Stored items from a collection
####################

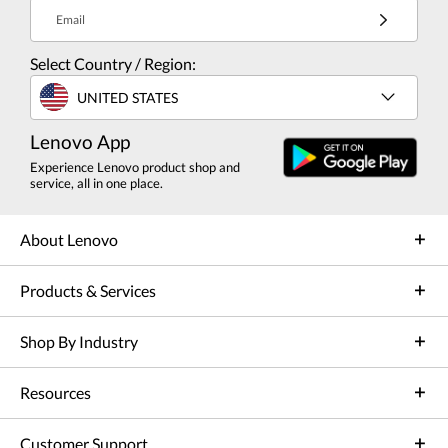
Email
Select Country / Region:
UNITED STATES
Lenovo App
Experience Lenovo product shop and
service, all in one place.
About Lenovo
Products & Services
Shop By Industry
Resources
Customer Support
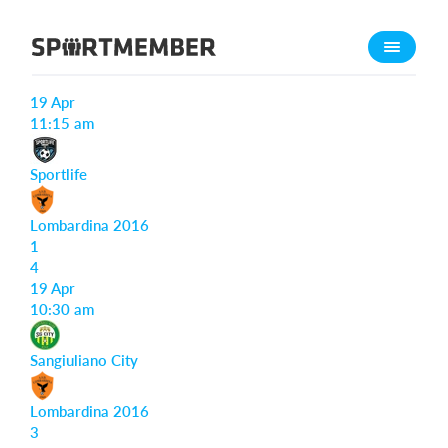
About SportMember
Match reports
About us
19 Apr
Meet us
11:15 am
Career
Sportlife
Features
Lombardina 2016
Calendar
1
Membership fee
4
19 Apr
Website
10:30 am
Team App
Sangiuliano City
What does it cost?
English
Lombardina 2016
3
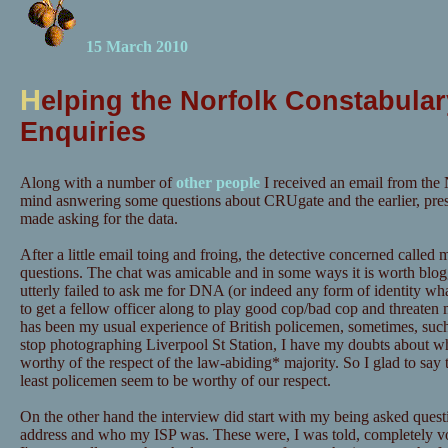
15 March 2010
H
elping the Norfolk Constabular
Enquiries
Along with a number of
other people
I received an email from the 
mind asnwering some questions about CRUgate and the earlier, pre
made asking for the data.
After a little email toing and froing, the detective concerned calle
questions. The chat was amicable and in some ways it is worth blog
utterly failed to ask me for DNA (or indeed any form of identity wh
to get a fellow officer along to play good cop/bad cop and threaten m
has been my usual experience of British policemen, sometimes, suc
stop photographing Liverpool St Station, I have my doubts about wh
worthy of the respect of the law-abiding* majority. So I glad to say t
least policemen seem to be worthy of our respect.
On the other hand the interview did start with my being asked quest
address and who my ISP was. These were, I was told, completely vo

####################

Problem requirements »
Filter the entries above and return only the lines holding "policemen".

Result »
has been my usual experience of British policemen, sometimes, suc
least policemen seem to be worthy of our respect.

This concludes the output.